You need around 9,000 litres of water to make a tonne of hydrogen using hydrolysis. The IEA report says this is about double the amount used to make hydrogen using natural gas. In both cases we are talking about using water in the sense of totally transforming it. Most current energy systems use water for cooling. In these situations, the water doesn't vanish, it may evaporate, or end up in a cooling pond, but when you make hydrogen by either method, the water is lost during the process. The hydrogen atoms from the water end up in the product.

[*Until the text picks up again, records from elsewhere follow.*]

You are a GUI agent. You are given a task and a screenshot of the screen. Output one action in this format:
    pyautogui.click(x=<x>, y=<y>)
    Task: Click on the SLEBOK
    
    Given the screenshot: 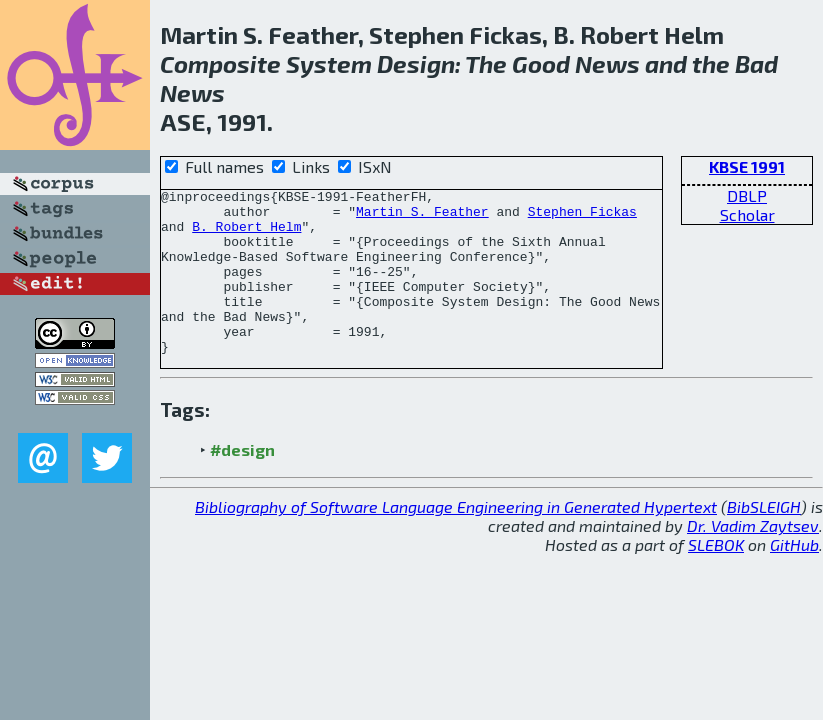 What is the action you would take?
    pyautogui.click(x=716, y=577)
    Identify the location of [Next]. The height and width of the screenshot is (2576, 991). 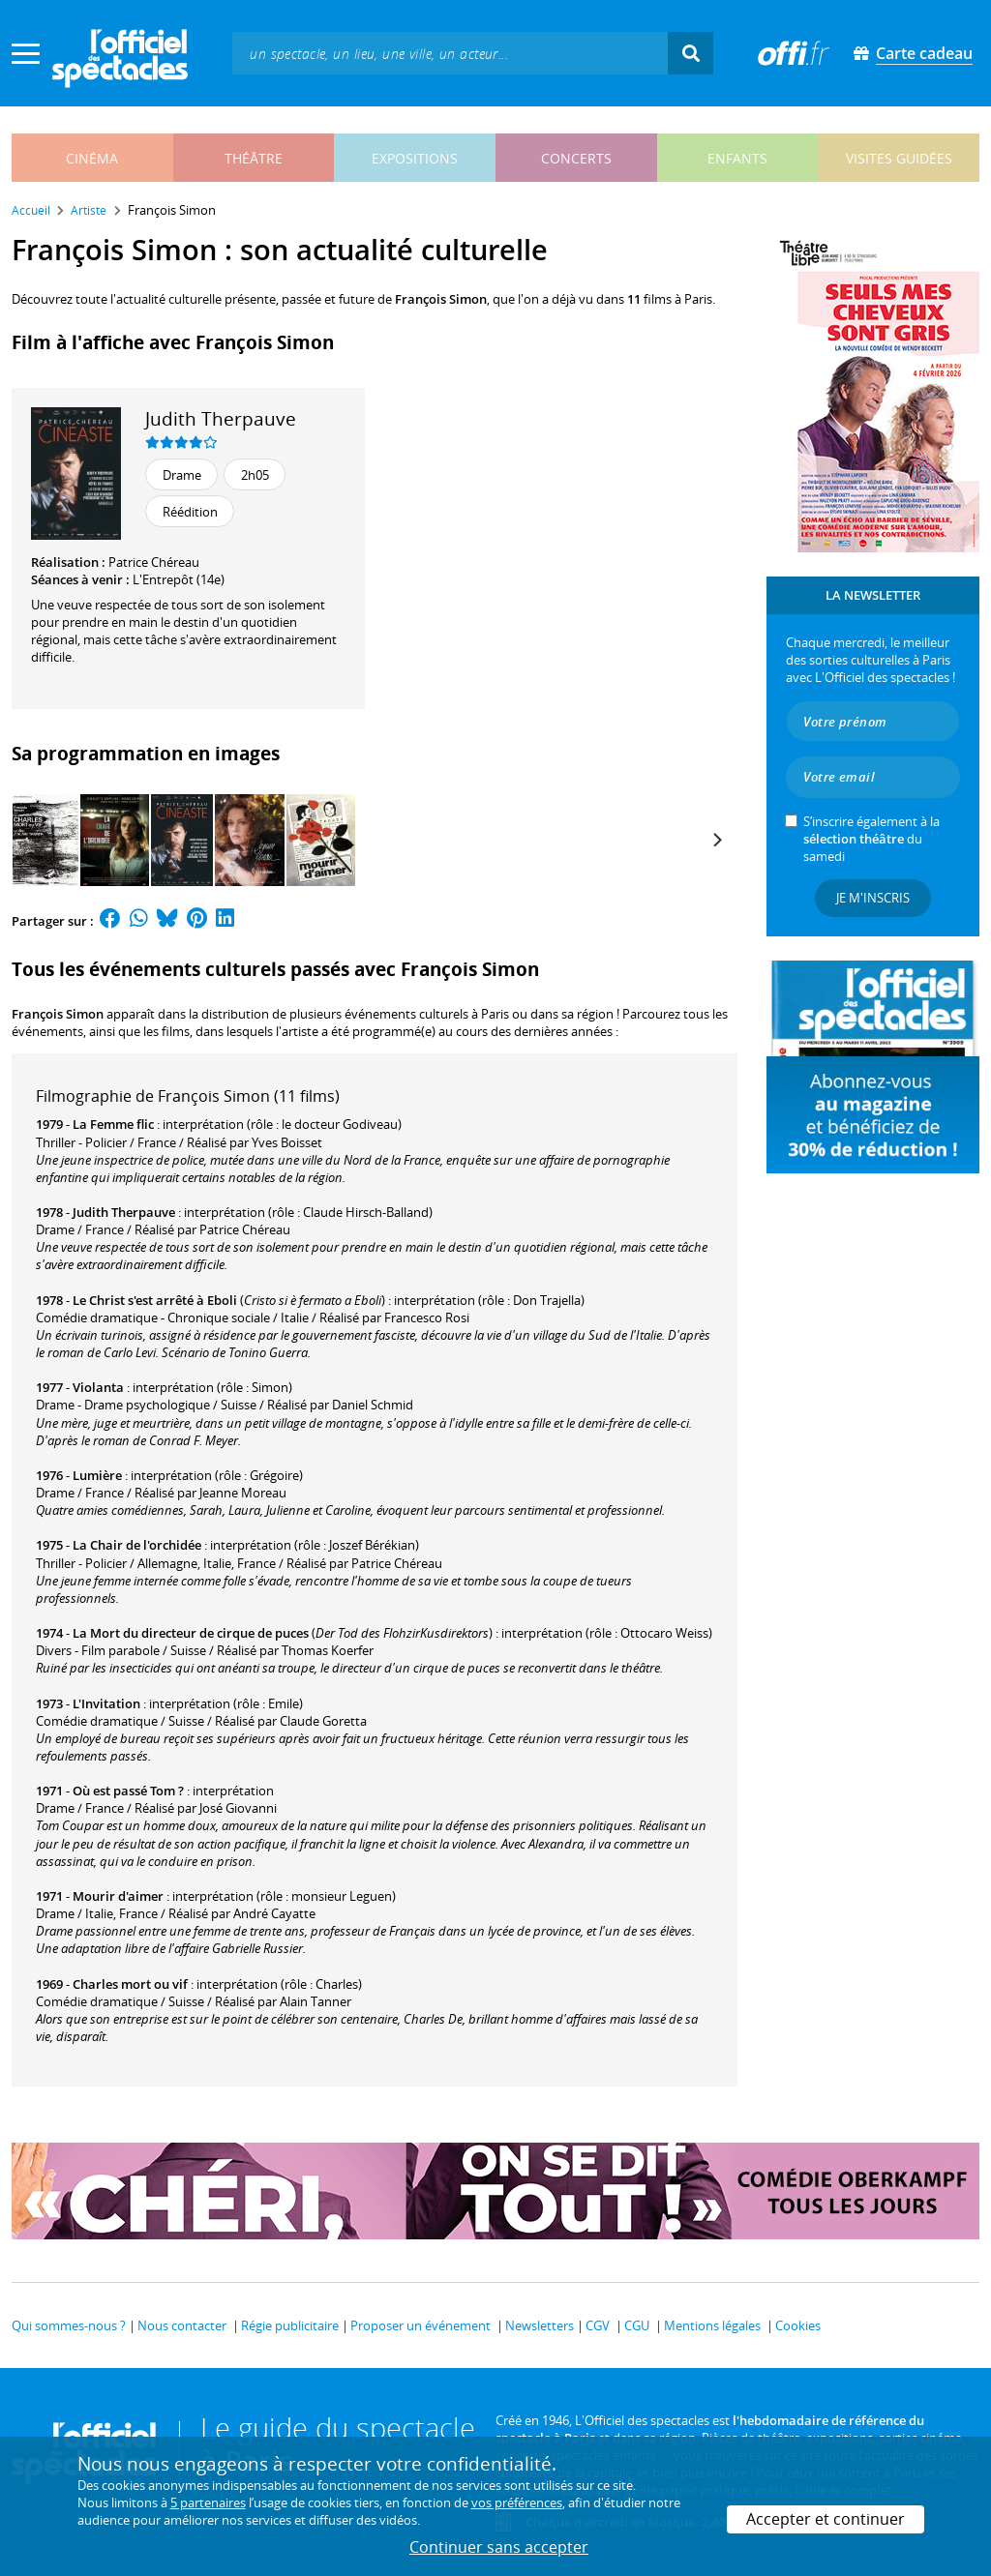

If you use solar power to make hydrogen, then you need about 51 million watt hours to make a tonne of hydrogen. So a 250 hectare solar plant, like that at Nyngan in NSW, could make about 4,500 tonnes of hydrogen per annum.
If you think about one of Australia's large LNG plants, like Gorgon in WA, which produces 16 million tonnes of LNG annually, you'd need about 1300 Nyngans covering 325,000 hectares with 1.7 billion panels to generate the amount of hydrogen needed to replace that LNG. This may not generate climate damaging pollution, but it will have a huge impact on the animals and plants in that 325,000 hectares; not to mention the mines and factories required to make the materials in the panels.
During Australia's recent summer from hell, there was an estimate that a billion animals had been killed. This was based on population density studies in areas cleared in NSW. The figures were assembled by Prof. Chris Dickman. The number of animals killed per hectare burned was about 160 and this was an estimate that only covered about half of the total area that ended up being burned. It also didn't include bats, frogs or fish or invertebrates. A recent project at a the Chevron LNG plant in WA moved some 30,000 animals over a 1000 hectare area to make way for an LNG plant.
How many animals will be displaced by 325,000 hectares of solar farms? Many solar advocates argue that Australia is a huge continent, so we have plenty of space. But the realities of building things like solar farms is that you need highways or rail links to shift the massive amount of materials required for these plants. That seriously limits where plants get built, as does the transmission grid. So an estimate of the destruction caused by such plants will be difficult; suffice to say that the environmental cost of zero carbon hydrogen is massive.
Nuclear plants and hydrogen
The other way of making hydrogen is to use a high temperature nuclear power plant. As with coal or gas plants, designing a nuclear plant to run at high temperature makes it considerably more efficient and opens up a raft of applications in addition to "merely" generating electricity. Using heat directly rather than electricity is more efficient and has many other industrial uses. A Japanese high temperature testing nuclear reactor operated for 150 hours continuously in 2019 producing hydrogen. It is one of many such projects around the world.
It's hard to envisage 1300 Nyngan solar plants. So here's a map showing the area occupied by just 40 ... so just multiply by 32 and you can get an idea. The map shows the size of the 40 Nyngan plants required to replace a single nuclear plant in Germany; the Leibstadt plant.
Risks and perception
Battery fires are news worthy precisely because they are rare. Ditto hydrogen fires. But cars catching fire is so common that it will rarely get beyond a local news report, unless there are multiple fatalities, in which case the report may go national. Nuclear power accidents are like battery accidents, except even more unusual. Nuclear power is so extraordinarily safe that even the smallest of accidents generates both news and terror out of proportion to the actual body count; which is rarely mentioned because it is typically zero.